Review: Melody Fields – Broken Horse

Melody Fields, a psychedelic sextet from Gothenburg, release their ‘Broken Horse’ EP on Saturday. Following on from their eponymous 2018 album, ‘Broken Horse’ is a light, breezy trip with numerous musical layers and Eastern instruments, creating a warm yet pensive atmosphere throughout. The act take pride in blending their influences, from sunny Californian pop music, to the mysticism of the Far East, to the Nordic melancholic moods of their own heritage, into a fresh yet familiar melting pot.

The EP opens with the distinctly reflective ‘Långsam Död’ (or ‘slow death’, for all of our non-Swedish-speaking readers). It has a droning quality to it, as the verses see the vocals follow the instrumental line. Laden with effects and evoking curiosity with its Eastern timbres and hypnotic drum tom pattern in the verses, it is a sombre beginning to the release, although this mood ascends slowly but surely over the course of the runtime of ‘Broken Horse’.

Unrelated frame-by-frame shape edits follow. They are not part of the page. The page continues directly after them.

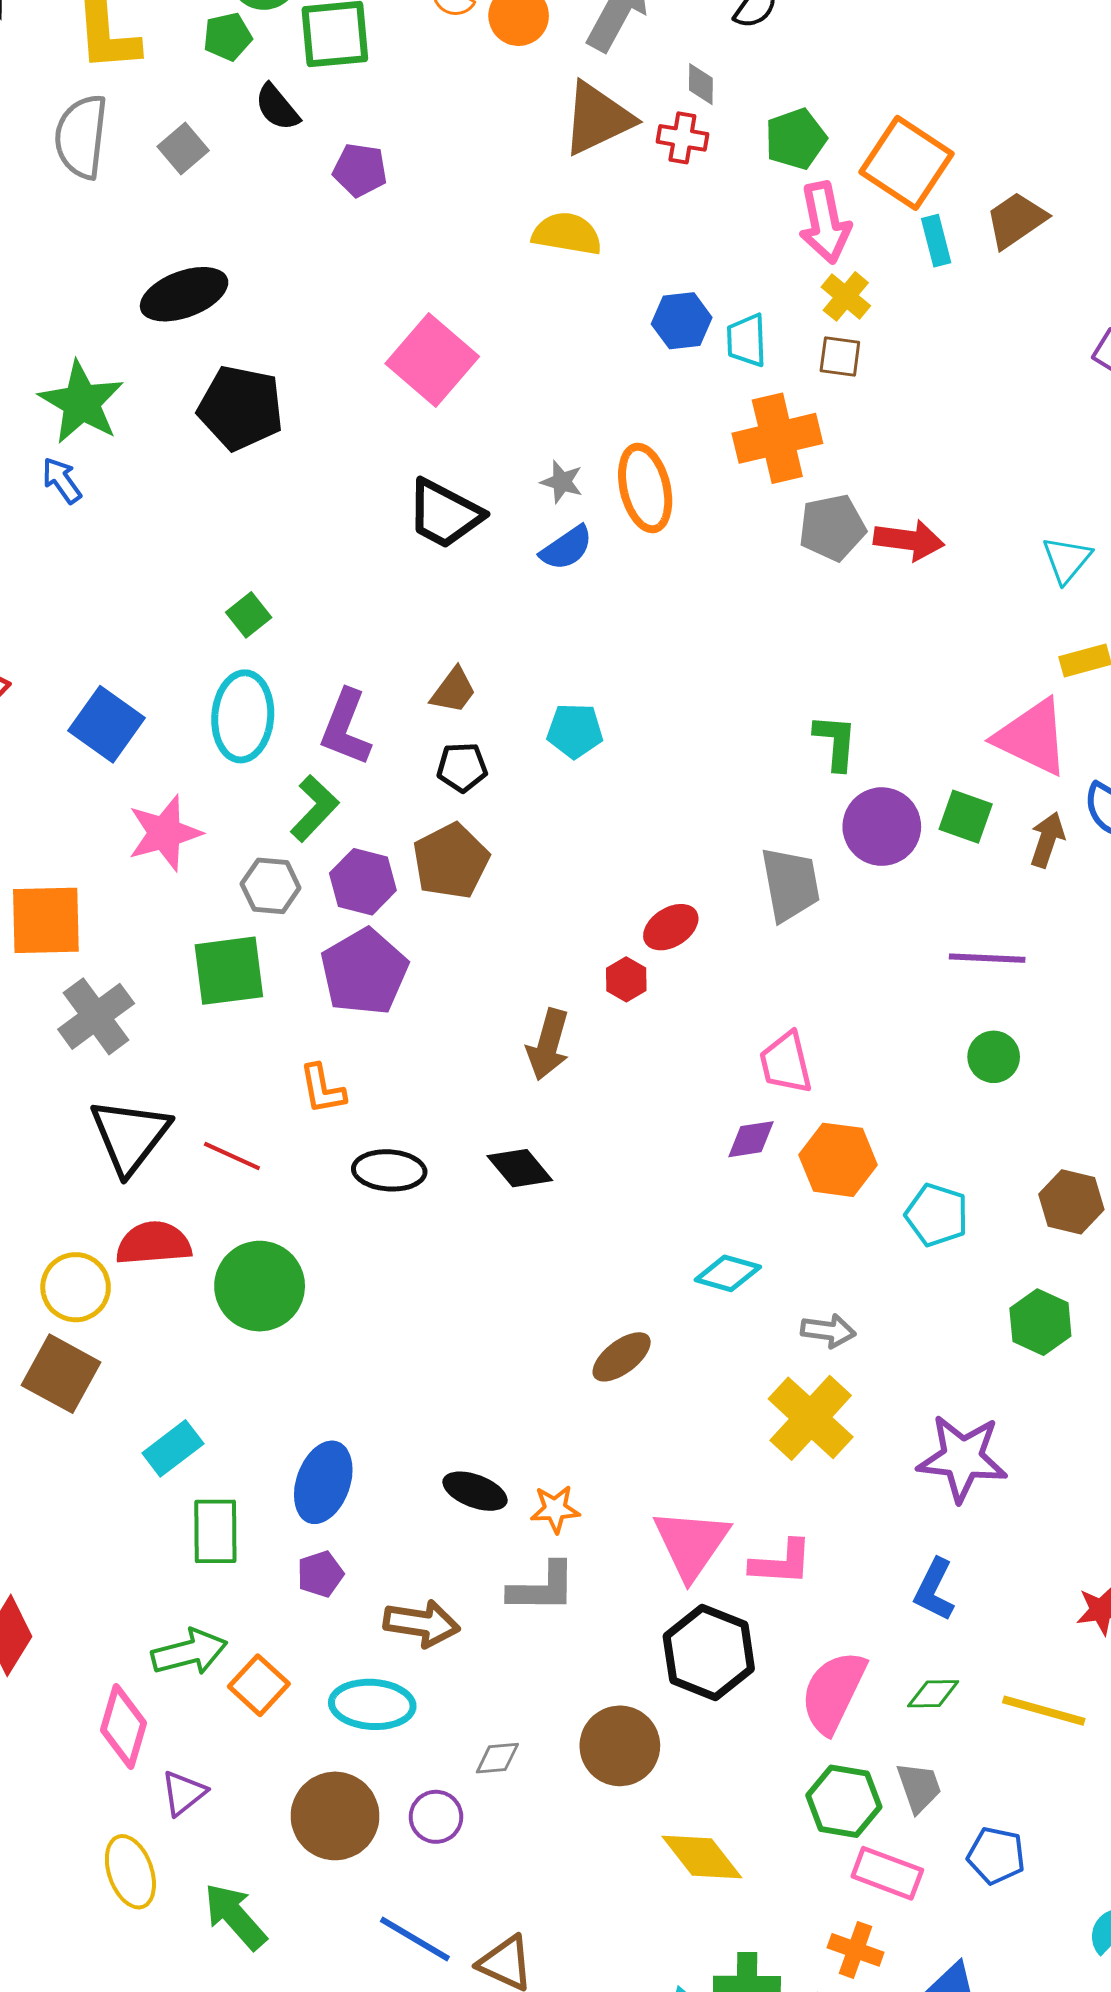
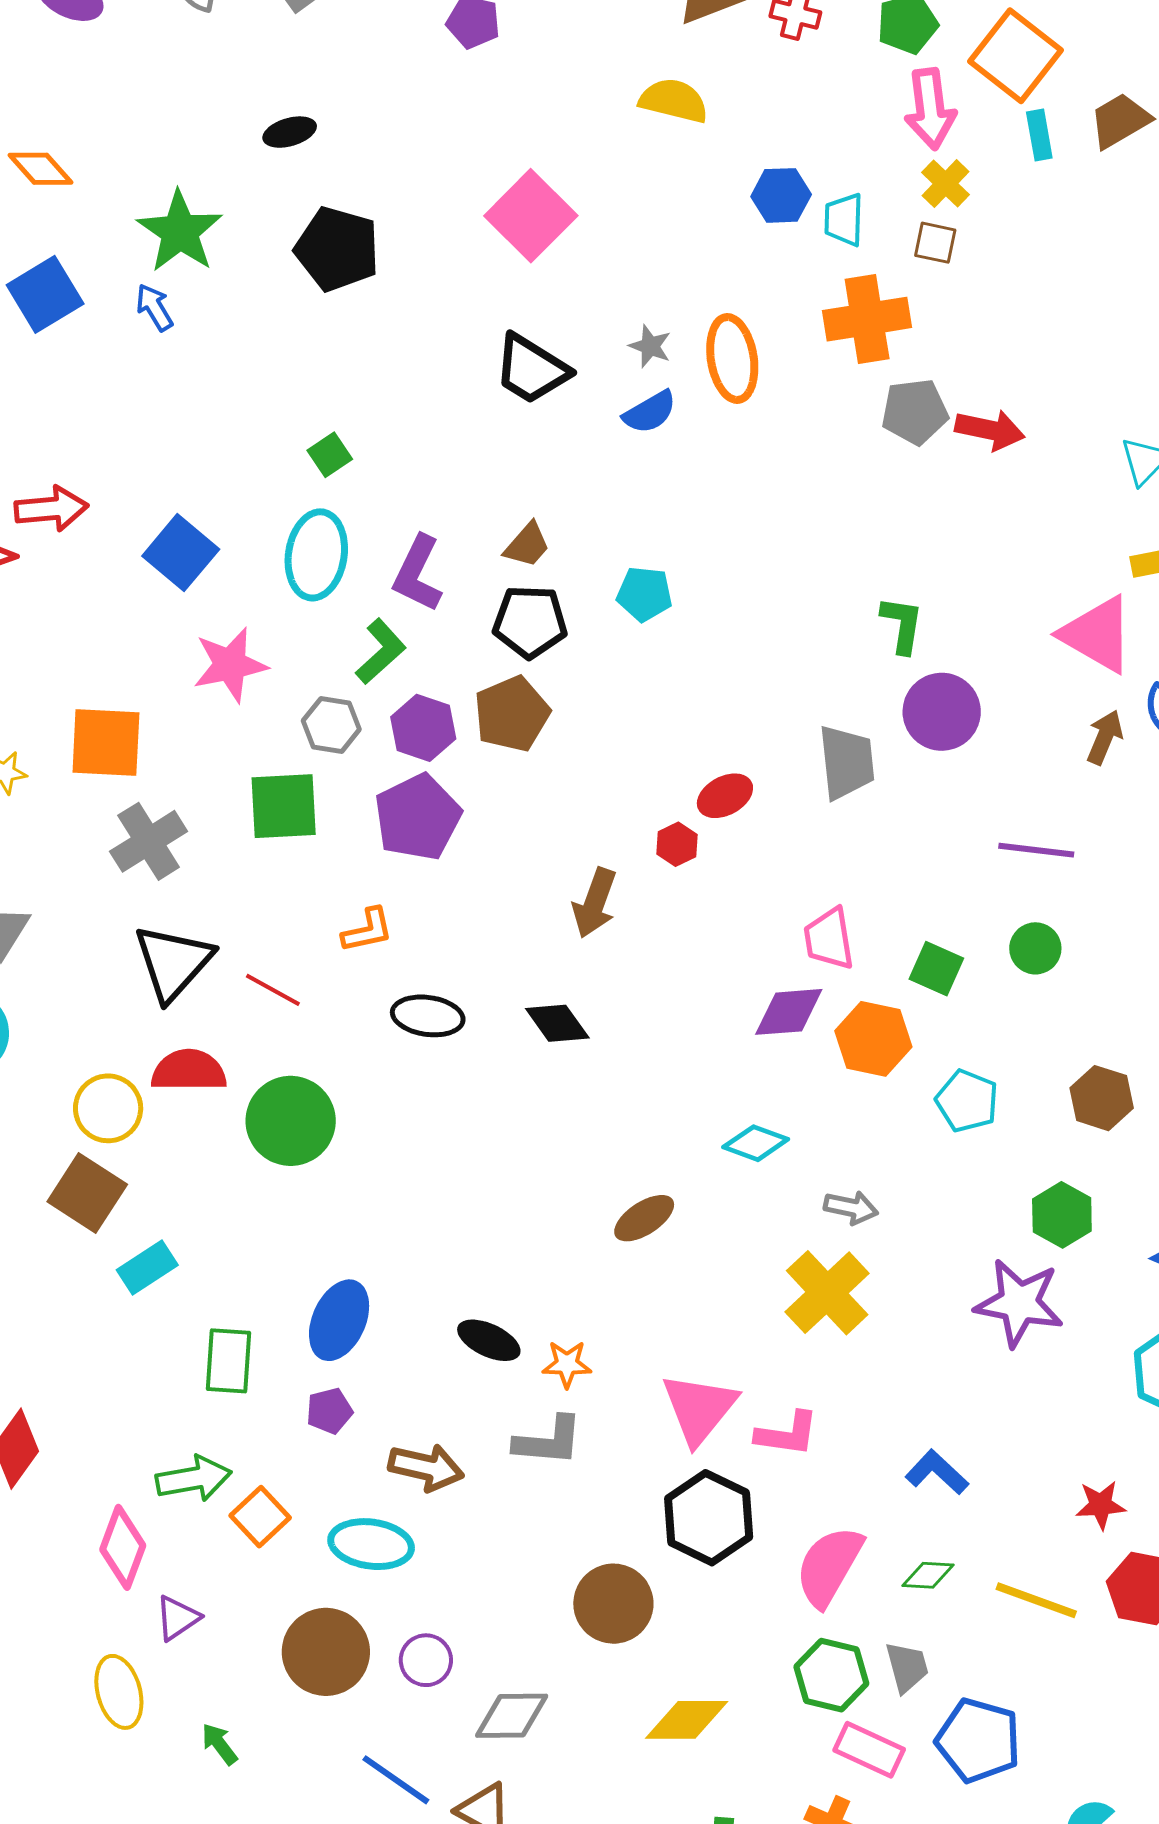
black ellipse: (184, 294) -> (290, 132), size x0.6
black pentagon: (462, 767) -> (530, 622), size x1.5
green square: (966, 817) -> (936, 969), moved
orange L-shape: (322, 1089) -> (368, 930), turned -96
purple diamond: (751, 1139) -> (789, 1012), size x1.4
cyan rectangle: (173, 1448) -> (147, 1267), moved
purple star: (962, 1458) -> (1019, 1303), moved
blue L-shape: (934, 1590) -> (937, 1472), turned 102
gray diamond: (497, 1758) -> (512, 1716), moved, size x1.6
blue pentagon: (996, 1856) -> (978, 1740), size x1.5
yellow diamond: (702, 1857) -> (687, 1720), turned -56
green arrow: (235, 1916) -> (219, 1744), size x0.6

‘Rhymes of Goodbye’ segues in somewhat unnervingly for the first 20 seconds, where psychedelic tension is built up, before a noticeably ‘brighter’ feel takes over for most of the remainder of the track. The vocal layers are cleverly dispersed, as the four vocalists interlock and interchange between singing the main melody in unison and with tight harmonies to further the trippy sensation of this release. (Listen here)

Title track ‘Broken Horse’ begins with a hopeful-sounding guitar lick. Its introduction of acoustic guitars into the mix conveys a folk-ish vibe, and provide a beautiful sense of harmony into the song as well-chosen chords accentuate the lead instruments, or (several) vocal lines. One imagines being outside on a spring afternoon when hearing this track. (Listen here)

Closing song ‘Painted Sky’ feels the happiest on the album, in some ways, with its relative emphasis on belonging in a major key and multi-layered harmonies. Yet as a slower, longer song, there is plenty of gloom, hopelessness and sadness beneath the surface. This is a strength of the band, in many ways – it is rare to feel two juxtaposing emotions at the same time when listening to one song. One could surely feel differently about this song at separate times, depending on their state of mind at time of listening.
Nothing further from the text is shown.